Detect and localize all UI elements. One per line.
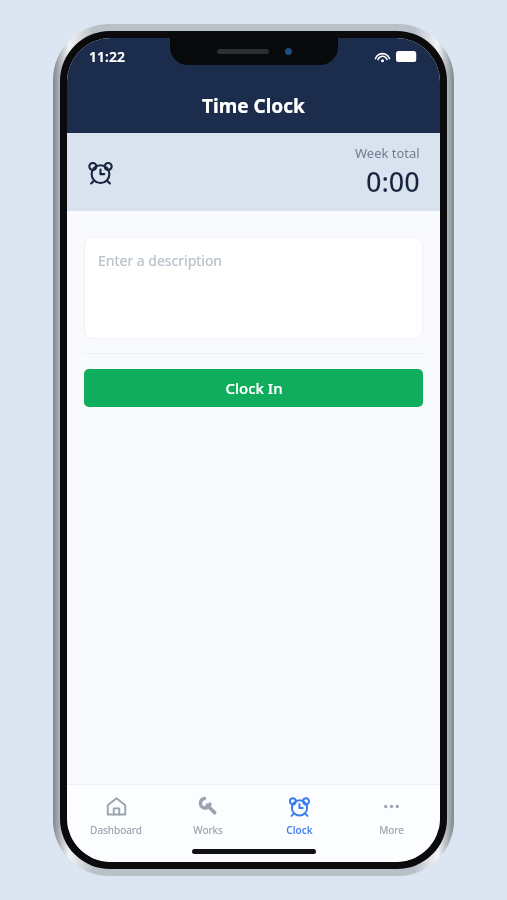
staticText: Works [193, 823, 223, 837]
staticText: Enter a description [98, 251, 223, 270]
button[interactable]: Clock In [84, 369, 423, 407]
button[interactable]: More [348, 792, 434, 840]
other: Alarm [87, 159, 114, 186]
staticText: Time Clock [202, 93, 305, 119]
staticText: Clock In [225, 378, 283, 398]
staticText: 11:22 [89, 47, 125, 66]
button[interactable]: Enter a description [84, 237, 423, 339]
button[interactable]: Clock [256, 792, 342, 840]
staticText: Week total [355, 144, 420, 162]
staticText: Clock [286, 823, 313, 837]
staticText: More [379, 823, 404, 837]
staticText: 0:00 [366, 163, 420, 200]
staticText: Dashboard [90, 823, 142, 837]
button[interactable]: Dashboard [73, 792, 159, 840]
button[interactable]: Works [165, 792, 251, 840]
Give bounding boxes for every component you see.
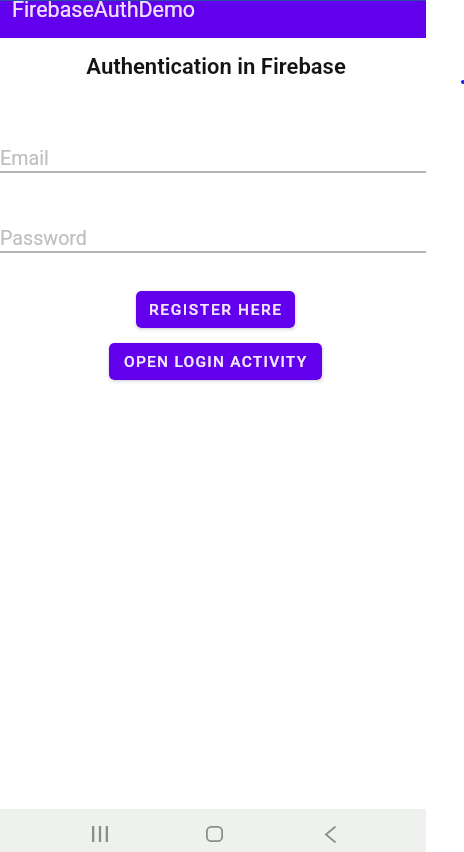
staticText: FirebaseAuthDemo (12, 0, 196, 22)
staticText: Password (0, 227, 87, 250)
button[interactable]: OPEN LOGIN ACTIVITY (109, 343, 322, 380)
button[interactable]: Password (0, 221, 426, 253)
button[interactable]: Email (0, 141, 426, 173)
staticText: Email (0, 147, 49, 170)
button[interactable]: Recent apps (73, 816, 127, 852)
staticText: Authentication in Firebase (3, 54, 429, 80)
button[interactable]: Back (303, 816, 357, 852)
button[interactable]: Home (187, 816, 241, 852)
staticText: OPEN LOGIN ACTIVITY (124, 353, 308, 371)
button[interactable]: FirebaseAuthDemo (0, 0, 426, 38)
button[interactable]: REGISTER HERE (136, 291, 295, 328)
staticText: REGISTER HERE (149, 301, 283, 319)
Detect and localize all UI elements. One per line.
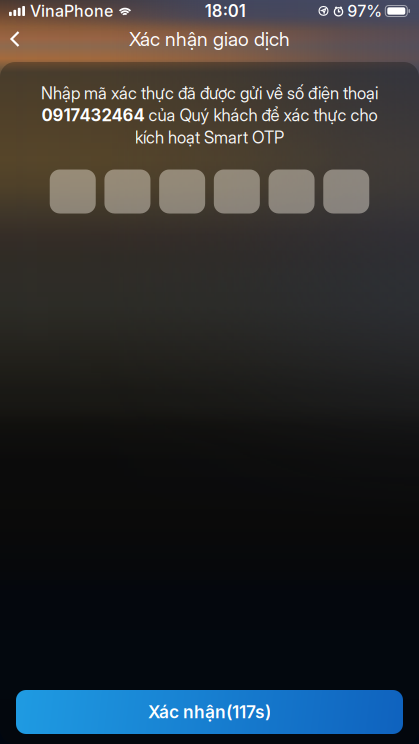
button[interactable]: OTP digit: [214, 170, 260, 214]
staticText: 18:01: [205, 1, 246, 21]
button[interactable]: OTP digit: [269, 170, 315, 214]
button[interactable]: OTP digit: [159, 170, 205, 214]
staticText: Nhập mã xác thực đã được gửi về số điện …: [41, 83, 378, 103]
staticText: 97%: [347, 1, 382, 21]
button[interactable]: OTP digit: [104, 170, 150, 214]
button[interactable]: OTP digit: [323, 170, 369, 214]
button[interactable]: OTP digit: [50, 170, 96, 214]
button[interactable]: Back: [0, 24, 40, 54]
staticText: của Quý khách để xác thực cho: [144, 105, 378, 125]
staticText: kích hoạt Smart OTP: [135, 127, 284, 148]
staticText: Xác nhận giao dịch: [129, 27, 290, 51]
button[interactable]: Xác nhận(117s): [16, 690, 403, 734]
staticText: VinaPhone: [30, 1, 113, 21]
staticText: Xác nhận(117s): [148, 702, 271, 722]
staticText: 0917432464: [42, 105, 144, 125]
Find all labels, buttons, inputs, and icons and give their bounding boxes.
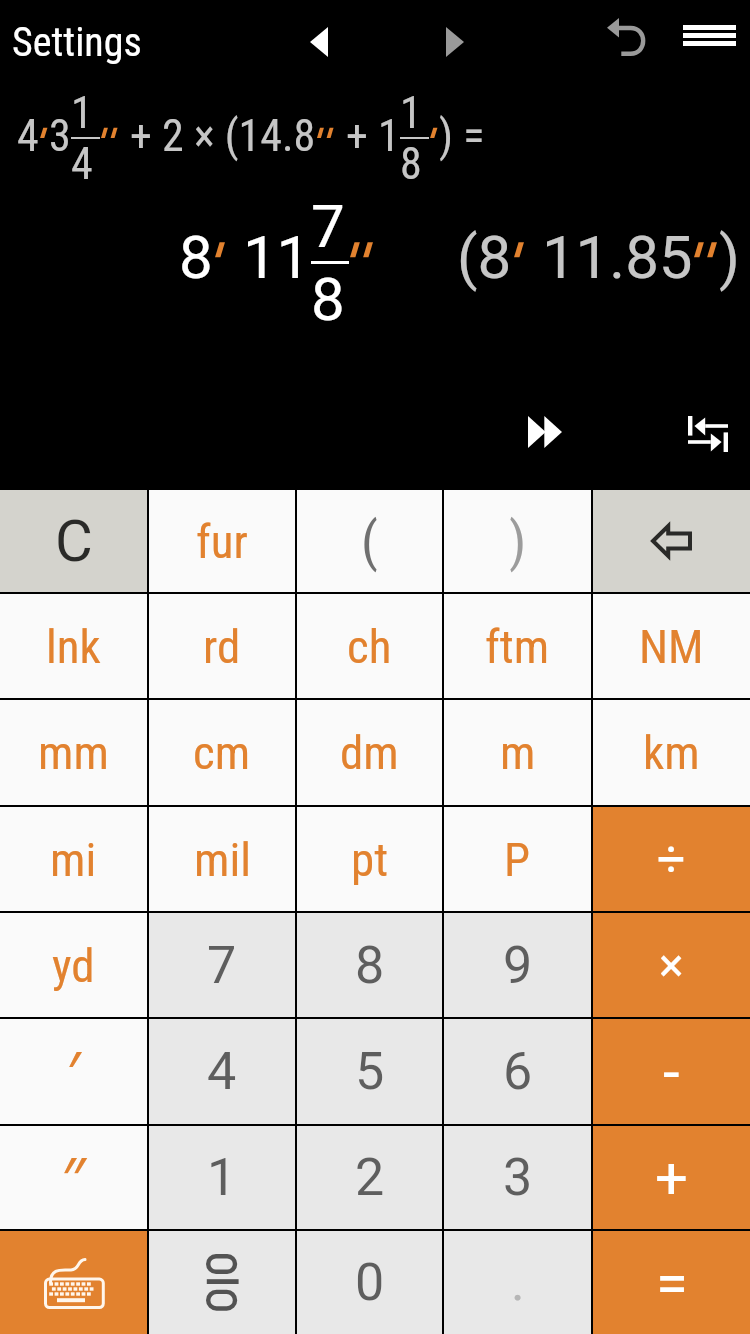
staticText: × [659,938,684,992]
staticText: + 1 [336,110,400,162]
button[interactable]: Fraction [149,1231,295,1334]
staticText: pt [351,832,389,887]
staticText: mil [194,832,251,887]
button[interactable]: fur [149,490,295,592]
staticText: cm [193,725,251,780]
button[interactable]: 6 [444,1019,591,1124]
button[interactable]: mil [149,807,295,911]
button[interactable]: ÷ [593,807,750,911]
staticText: 3 [49,110,71,162]
staticText: . [511,1252,525,1313]
button[interactable]: m [444,700,591,805]
staticText: NM [639,619,704,674]
staticText: dm [340,725,399,780]
button[interactable]: Convert units [675,402,741,466]
button[interactable]: 5 [297,1019,442,1124]
button[interactable]: Fast forward [512,400,578,464]
staticText: C [55,507,93,575]
button[interactable]: mm [0,700,147,805]
button[interactable]: dm [297,700,442,805]
staticText: 4 [17,110,39,162]
staticText: ÷ [657,830,686,889]
staticText: 6 [503,1041,533,1102]
staticText: + [655,1144,688,1212]
staticText: 8 [355,935,385,996]
staticText: lnk [46,619,101,674]
button[interactable]: km [593,700,750,805]
button[interactable]: ″ [0,1126,147,1229]
staticText: 8 [311,264,345,334]
staticText: = [656,1249,688,1317]
staticText: 7 [207,935,237,996]
button[interactable]: mi [0,807,147,911]
button[interactable]: 4 [149,1019,295,1124]
staticText: 0 [355,1252,385,1313]
button[interactable]: P [444,807,591,911]
staticText: Settings [12,19,142,66]
button[interactable]: Previous [292,10,346,74]
staticText: 11.85 [527,222,693,292]
button[interactable]: - [593,1019,750,1124]
button[interactable]: cm [149,700,295,805]
button[interactable]: 8 [297,913,442,1017]
staticText: 11 [228,222,311,292]
button[interactable]: 2 [297,1126,442,1229]
staticText: 7 [311,191,345,261]
staticText: ) [509,510,527,573]
staticText: + 2 × (14.8 [120,110,316,162]
staticText: fur [196,514,248,569]
staticText: ch [347,619,392,674]
staticText: 4 [207,1041,237,1102]
button[interactable]: ( [297,490,442,592]
button[interactable]: + [593,1126,750,1229]
button[interactable]: 0 [297,1231,442,1334]
button[interactable]: Keyboard [0,1231,147,1334]
button[interactable]: Next [428,10,482,74]
button[interactable]: ch [297,594,442,698]
button[interactable]: C [0,490,147,592]
button[interactable]: Menu [676,4,742,66]
staticText: - [663,1037,680,1107]
staticText: 9 [503,935,533,996]
staticText: ′ [67,1032,81,1111]
staticText: 1 [207,1147,237,1208]
staticText: m [500,725,536,780]
staticText: 3 [503,1147,533,1208]
staticText: ftm [485,619,550,674]
staticText: mi [50,832,97,887]
staticText: km [643,725,700,780]
staticText: ″ [62,1138,86,1217]
button[interactable]: ′ [0,1019,147,1124]
staticText: mm [38,725,109,780]
staticText: yd [52,938,95,993]
staticText: ) = [439,110,485,162]
button[interactable]: Undo [598,4,666,72]
button[interactable]: Settings [0,11,154,74]
staticText: 1 [71,87,93,138]
staticText: 5 [355,1041,385,1102]
button[interactable]: ) [444,490,591,592]
staticText: P [504,832,531,887]
button[interactable]: × [593,913,750,1017]
button[interactable]: Backspace [593,490,750,592]
button[interactable]: yd [0,913,147,1017]
staticText: 8 [179,222,213,292]
button[interactable]: lnk [0,594,147,698]
staticText: 1 [400,87,422,138]
button[interactable]: 1 [149,1126,295,1229]
staticText: (8 [457,222,512,292]
staticText: 8 [400,138,422,189]
button[interactable]: NM [593,594,750,698]
button[interactable]: 7 [149,913,295,1017]
staticText: ) [719,222,740,292]
button[interactable]: pt [297,807,442,911]
staticText: ( [361,510,378,573]
button[interactable]: = [593,1231,750,1334]
button[interactable]: ftm [444,594,591,698]
staticText: 2 [355,1147,385,1208]
button[interactable]: rd [149,594,295,698]
staticText: rd [203,619,241,674]
button[interactable]: 9 [444,913,591,1017]
button[interactable]: 3 [444,1126,591,1229]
○ ○ ○ ○
- **About this task**: In the records above, which lines hold the string "REGISTER"? Copy each one.

- **Answer section**:
button[interactable]: REGISTER HERE (136, 291, 295, 328)
staticText: REGISTER HERE (149, 301, 283, 319)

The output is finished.